■ **Data in this exercise**:
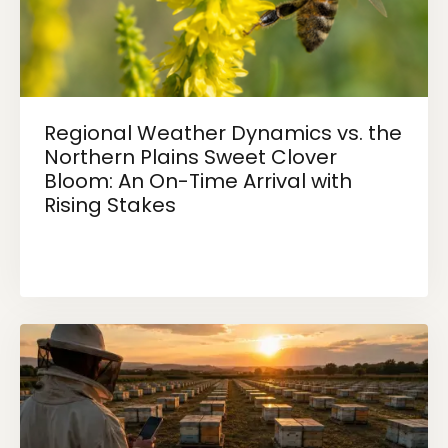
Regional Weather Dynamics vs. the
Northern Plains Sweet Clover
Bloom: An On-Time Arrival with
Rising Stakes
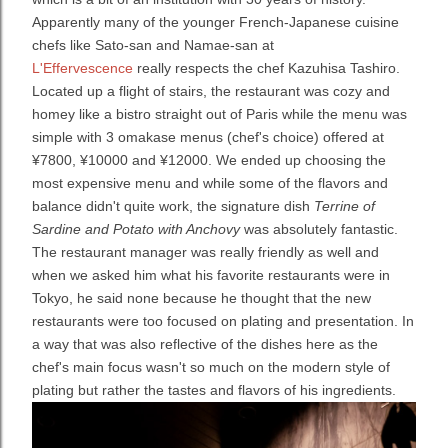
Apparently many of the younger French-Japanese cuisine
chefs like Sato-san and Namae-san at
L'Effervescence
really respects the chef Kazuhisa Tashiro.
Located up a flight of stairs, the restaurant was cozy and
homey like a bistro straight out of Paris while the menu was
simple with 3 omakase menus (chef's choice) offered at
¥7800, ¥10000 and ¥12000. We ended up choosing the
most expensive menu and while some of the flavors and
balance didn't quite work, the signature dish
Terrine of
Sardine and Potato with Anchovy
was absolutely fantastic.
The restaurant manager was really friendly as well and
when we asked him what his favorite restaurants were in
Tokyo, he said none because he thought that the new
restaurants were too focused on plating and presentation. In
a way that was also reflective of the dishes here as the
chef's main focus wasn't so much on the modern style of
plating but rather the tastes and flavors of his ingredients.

...

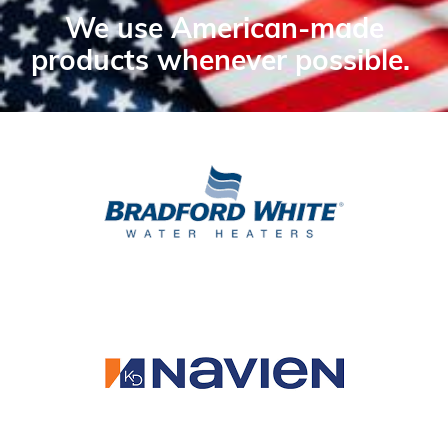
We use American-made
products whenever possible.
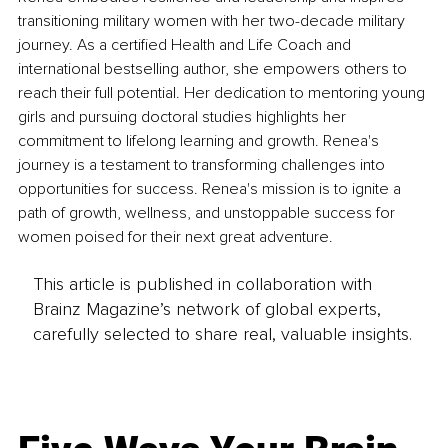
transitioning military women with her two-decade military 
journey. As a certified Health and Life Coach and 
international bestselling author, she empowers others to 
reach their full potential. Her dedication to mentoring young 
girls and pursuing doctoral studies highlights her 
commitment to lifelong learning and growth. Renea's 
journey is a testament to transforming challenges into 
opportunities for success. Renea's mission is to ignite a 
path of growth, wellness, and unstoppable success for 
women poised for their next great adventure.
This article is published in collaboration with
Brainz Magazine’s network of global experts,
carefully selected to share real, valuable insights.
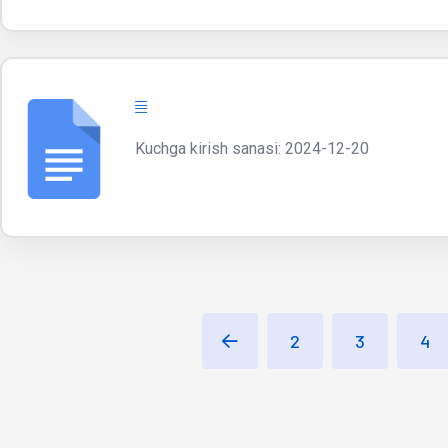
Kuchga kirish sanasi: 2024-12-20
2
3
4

...

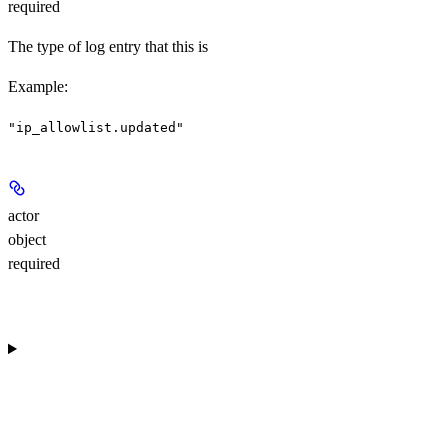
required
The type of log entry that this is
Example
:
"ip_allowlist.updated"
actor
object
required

■ **Work to complete**:
Start with the line above that contains "when we asked" and stop after the line that contains "chef's main focus". Output those lines exactly, and only those.

■ **Expected answer**:
when we asked him what his favorite restaurants were in
Tokyo, he said none because he thought that the new
restaurants were too focused on plating and presentation. In
a way that was also reflective of the dishes here as the
chef's main focus wasn't so much on the modern style of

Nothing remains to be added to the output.